2. After IPSec VPN/ interconnect is in place, please configure Confluent Cloud Private Endpoints and DNS settings in target cloud service provider. 
   For configuring Confluent Cloud Private Endpoints, you can refer to following Confluent documents: 
   • Azure Private Link with Confluent Cloud
   • AWS Private Link with Confluent Cloud
   • Google Cloud Pirvate Service with Confluent Cloud
3. After configuring DNS settings in target cloud service provider, configure DNS settings in OCI. In OCI, you can configure the DNS records in Networking/ DNS Management/ Private Views. Please make sure that you use the Private View named with your VCN name which is connected to target 3rd party cloud.
4. After configuring the network and DNS records on both OCI and target cloud, you can test the connection from a compute VM running in OCI with the subnet which is connected to your target cloud. It is reccommended to use a kafka client producer to publish messages into target cluster.

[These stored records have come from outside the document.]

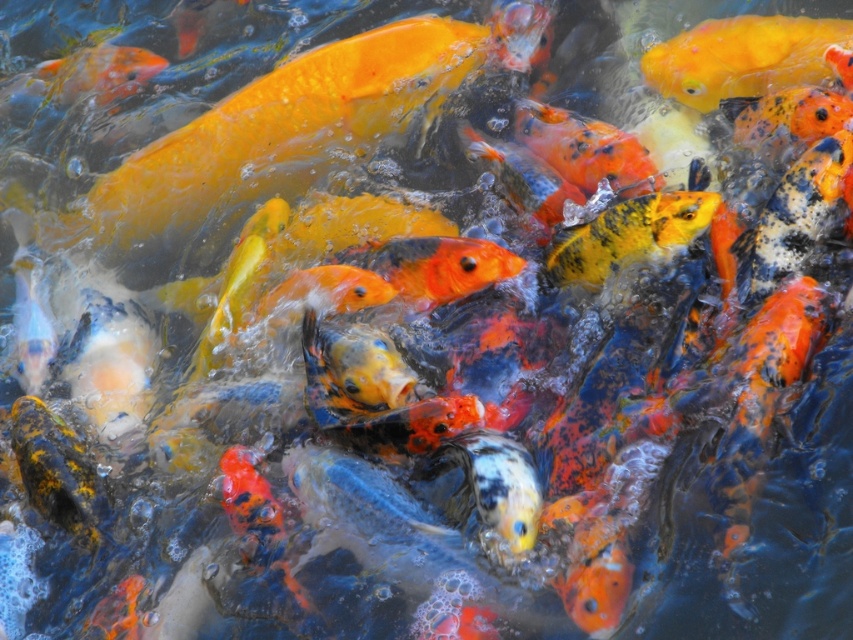 Is shiny orange fish at upper right further to camera compared to yellow speckled fish at center?

Yes, it is behind yellow speckled fish at center.

Is point (659, 44) closer to viewer compared to point (669, 193)?

No, it is not.

Locate an element on the screen. The width and height of the screenshot is (853, 640). shiny orange fish at upper right is located at coordinates (741, 58).

Which is above, yellow speckled fish at center or orange glossy fish at upper left?

orange glossy fish at upper left is above.

Does yellow speckled fish at center appear under orange glossy fish at upper left?

Yes, yellow speckled fish at center is below orange glossy fish at upper left.

Is point (573, 256) farther from viewer compared to point (144, 54)?

No.

Image resolution: width=853 pixels, height=640 pixels. In order to click on yellow speckled fish at center in this screenshot , I will do `click(628, 236)`.

Describe the element at coordinates (741, 58) in the screenshot. I see `shiny orange fish at upper right` at that location.

Is shiny orange fish at upper right smaller than orange glossy fish at upper left?

Incorrect, shiny orange fish at upper right is not smaller in size than orange glossy fish at upper left.

Between point (665, 56) and point (102, 76), which one is positioned in front?

Point (665, 56)

At what (x,y) coordinates should I click in order to perform the action: click on shiny orange fish at upper right. Please return your answer as a coordinate pair (x, y). The width and height of the screenshot is (853, 640). Looking at the image, I should click on (741, 58).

Create OCI GoldenGate Connections:

We need to create a Confluent Cloud connection. For the detailed steps, you can refer to OCI GoldenGate Documentation. 

Shared endpoint traffic routing method will route the traffic from through the same subnet as the deployment subnet.

As the host, use the bootstrap server and port as 9092. You don't need to add any private ip. When customer assigned subnet is selected, OCI GoldenGate will perform DNS lookups in the private subnet selected. For Security protocol, select SASL over Plaintext. Use api key/ secret as username/ password.

After connection created and assigned to deployment, it will get ingress IPs. Please make sure that they're whitelisted in your deployment's subnet security list.

After assigning the connection to your deployment, you can create a connection for Confluent Schema Registry if needed. And you can confgiure the replicat.